= James Butler, 1st Earl of Ormond =

Irish peer

James Butler, 1st Earl of Ormond (17 October 1304 – 6 January 1338), was a noble in the Peerage of Ireland. He was born in Arklow, Wicklow, Ireland and died in Gowran, Kilkenny, Ireland.

==Family==
James Butler was the son of Edmund Butler, Earl of Carrick, (1268 – 13 September 1321), Justiciar of Ireland and Joan FitzGerald, Countess of Carrick. His paternal grandparents were Theobald le Botiller (1242–1285), (the son of Theobald le Botiller and Margery de Burgh) and Joan FitzJohn (FitzGeffrey) (d. 4 April 1303), who was the daughter of John FitzGeoffrey, Lord of Shere, Justiciar of Ireland and Isabel Bigod. His maternal grandfather was John FitzThomas FitzGerald, 1st Earl of Kildare, who married Blanche de la Roche.

==Titles==
Upon his father's death in 1321, the only hereditary title to which James succeeded was that of Chief Butler of Ireland. As the 7th Chief Butler, he inherited the title from his ancestor Theobald Fitzwalter, or Theobald Butler, whose successors adopted the surname Butler. The hereditary office of butler of Ireland was one of particular fealty to the Crown, whereby Theobald and his successors were to attend the Kings of England at their coronation. A gap of seven years followed before James was rewarded for his especial loyalty with an earldom in his own right. His benefactor, the young King Edward III, created him the first Earl of Ormond by patent dated 2 November 1328, at Salisbury—the king was holding a Parliament there—with the creation fee of £10 a year. Seven days later by patent dated at Wallingford, in consideration of his services and the better to enable him to support the honour, the king gave James the regalities, liberties, knights fees, and other royal privileges of the county of Tipperary, and the rights of a palatine in that county for life.

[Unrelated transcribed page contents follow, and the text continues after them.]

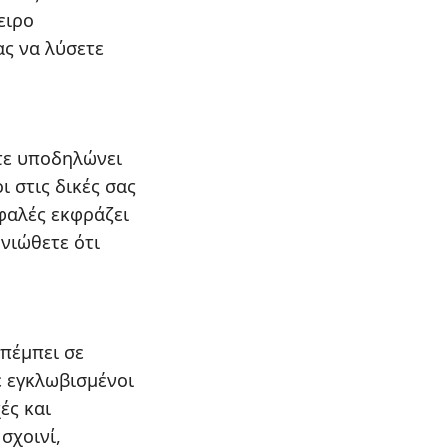
ειρο
ας να λύσετε
ίτε υποδηλώνει
ι στις δικές σας
σφαλές εκφράζει
νιώθετε ότι
απέμπει σε
ε εγκλωβισμένοι
ές και
σχοινί,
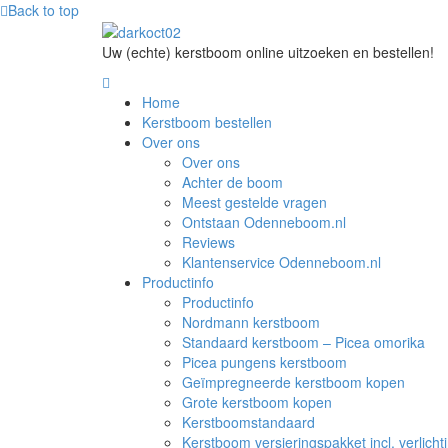
Back to top
Uw (echte) kerstboom online uitzoeken en bestellen!
Home
Kerstboom bestellen
Over ons
Over ons
Achter de boom
Meest gestelde vragen
Ontstaan Odenneboom.nl
Reviews
Klantenservice Odenneboom.nl
Productinfo
Productinfo
Nordmann kerstboom
Standaard kerstboom – Picea omorika
Picea pungens kerstboom
Geïmpregneerde kerstboom kopen
Grote kerstboom kopen
Kerstboomstandaard
Kerstboom versieringspakket incl. verlicht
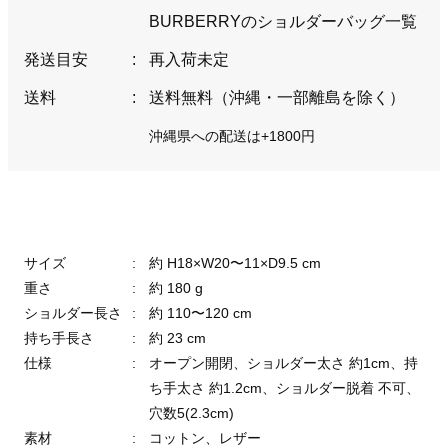
BURBERRYのショルダーバッグ一覧
発送目安
:
再入荷未定
送料
:
送料無料（沖縄・一部離島を除く）
沖縄県への配送は+1800円
サイズ
:
約 H18×W20〜11×D9.5 cm
重さ
:
約 180 g
ショルダー長さ
:
約 110〜120 cm
持ち手長さ
:
約 23 cm
仕様
:
オープン開閉、ショルダー太さ 約1cm、持
ち手太さ 約1.2cm、ショルダー脱着 不可、
穴数5(2.3cm)
素材
:
コットン、レザー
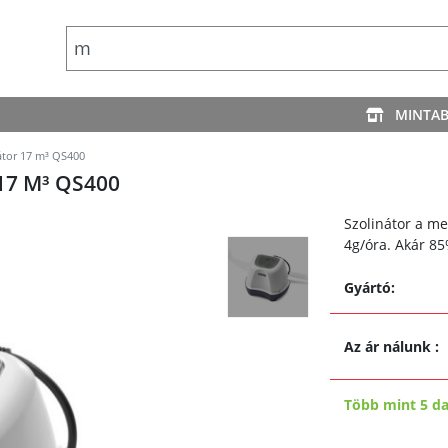
MINTA
nátor 17 m³ QS400
17 M³ QS400
Szolinátor a me
4g/óra. Akár 8
Gyártó:
Az ár nálunk
:
Több mint 5 d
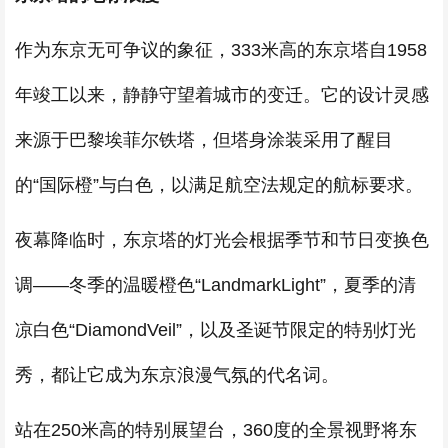
作为东京无可争议的象征，333米高的东京塔自1958
年竣工以来，静静守望着城市的变迁。它的设计灵感
来源于巴黎埃菲尔铁塔，但塔身涂装采用了醒目
的“国际橙”与白色，以满足航空法规定的航标要求。
夜幕降临时，东京塔的灯光会根据季节和节日变换色
调——冬季的温暖橙色“LandmarkLight”，夏季的清
凉白色“DiamondVeil”，以及圣诞节限定的特别灯光
秀，都让它成为东京浪漫气氛的代名词。
站在250米高的特别展望台，360度的全景视野将东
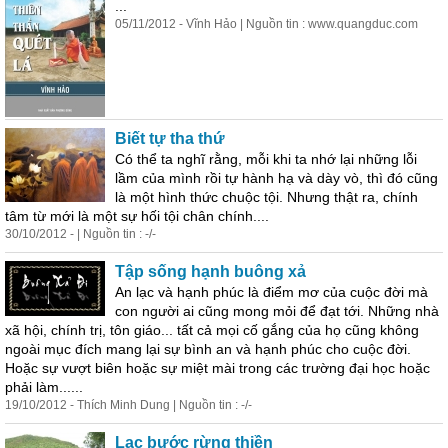
...
05/11/2012 - Vĩnh Hảo | Nguồn tin : www.quangduc.com
Biết tự tha thứ
Có thể ta nghĩ rằng, mỗi khi ta nhớ lại những lỗi
lầm của mình rồi tự hành hạ và dày vò, thì đó cũng
là một hình thức chuộc tội. Nhưng thật ra, chính
tâm từ mới là một sự hối tội chân chính....
30/10/2012 - | Nguồn tin : -/-
Tập sống hạnh buông xả
An lạc và hạnh phúc là điểm mơ của cuộc đời mà
con người ai cũng mong mỏi để đạt tới. Những nhà
xã hội, chính trị, tôn giáo... tất cả mọi cố gắng của họ cũng không
ngoài mục đích mang lại sự bình an và hạnh phúc cho cuộc đời.
Hoặc sự vượt biên hoặc sự miệt mài
trong
các trường đại học hoặc
phải làm......
19/10/2012 - Thích Minh Dung | Nguồn tin : -/-
Lạc bước rừng thiền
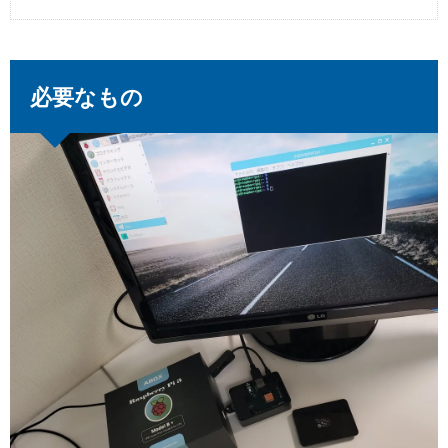
必要なもの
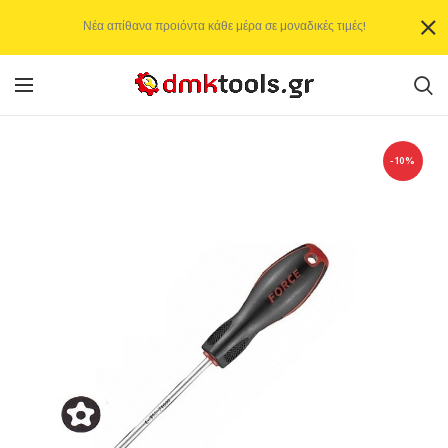
Νέα απίθανα προιόντα κάθε μέρα σε μοναδικές τιμές!
-10%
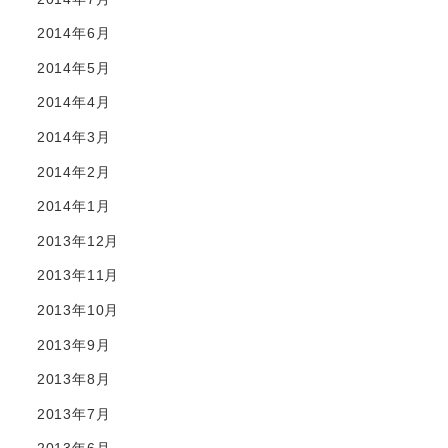
2014年6月
2014年5月
2014年4月
2014年3月
2014年2月
2014年1月
2013年12月
2013年11月
2013年10月
2013年9月
2013年8月
2013年7月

At about the same time, in September 1328, the king created Roger Mortimer the 1st Earl of March, who would soon arouse the anger of those most loyal to the Crown.

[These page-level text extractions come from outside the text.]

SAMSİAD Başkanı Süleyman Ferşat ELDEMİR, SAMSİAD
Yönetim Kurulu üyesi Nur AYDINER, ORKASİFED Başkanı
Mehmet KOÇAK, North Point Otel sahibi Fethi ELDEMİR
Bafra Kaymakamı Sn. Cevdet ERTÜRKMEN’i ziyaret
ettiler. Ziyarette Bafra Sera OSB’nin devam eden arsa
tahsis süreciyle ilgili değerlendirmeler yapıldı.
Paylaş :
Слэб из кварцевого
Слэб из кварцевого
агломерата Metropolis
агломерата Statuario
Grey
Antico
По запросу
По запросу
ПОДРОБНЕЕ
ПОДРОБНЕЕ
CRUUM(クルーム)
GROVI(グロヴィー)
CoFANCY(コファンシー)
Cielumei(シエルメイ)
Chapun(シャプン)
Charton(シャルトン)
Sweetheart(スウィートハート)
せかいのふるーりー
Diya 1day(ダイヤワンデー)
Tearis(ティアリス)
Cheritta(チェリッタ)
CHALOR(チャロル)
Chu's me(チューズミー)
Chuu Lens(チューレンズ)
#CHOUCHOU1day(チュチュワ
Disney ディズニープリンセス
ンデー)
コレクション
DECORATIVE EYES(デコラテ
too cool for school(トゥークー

In 1336, James founded the friary of Carrick-Begg (a townland on the River Suir opposite Carrick-on-Suir) for Franciscan Friars. On 3 June of that year, he gave the friars his castle and estate of Carrick, which they occupied on the feast day of SS. Peter and Paul (29 June).

==Marriage and children==
In 1327, James was offered a marriage arrangement that would give him the castle and manor of Kilpec, Hereford, for life. He married Eleanor de Bohun (1304–1363), daughter of the 4th Earl of Hereford, and Princess Elizabeth, daughter of King Edward I of England; they had six children together, four of whom survived infancy:
- Anne Butler (1328–1329)
- Eleanor Butler (?)
- John Butler (born and died an infant in 1330)
- Elizabeth Butler (1330)
- James Butler, 2nd Earl of Ormond (4 October 1331 – 18 October 1382), married Elizabeth Darcy, daughter of John Darcy, 1st Baron Darcy de Knayth, Lord Justice of Ireland, and Joan de Burgh, and had issue. He was born at Kilkenny and given in ward on 1 September 1344—his father, James Butler, had died in 1338—to Maurice, Earl of Desmond, for the fine of 2,306 marks; and afterwards to Sir John Darcy, who married him to his daughter Elizabeth. James Butler the son was called the Noble Earl on account of his descent from the Royal Family through his mother.
- Pernel Butler (1332 – 23 April 1368), married Gilbert Talbot, 3rd Baron Talbot, son of Richard Talbot, 2nd Baron Talbot and Elizabeth de Comyn, and had issue. They were ancestors to Lady Maud Parr, mother of queen consort Catherine Parr.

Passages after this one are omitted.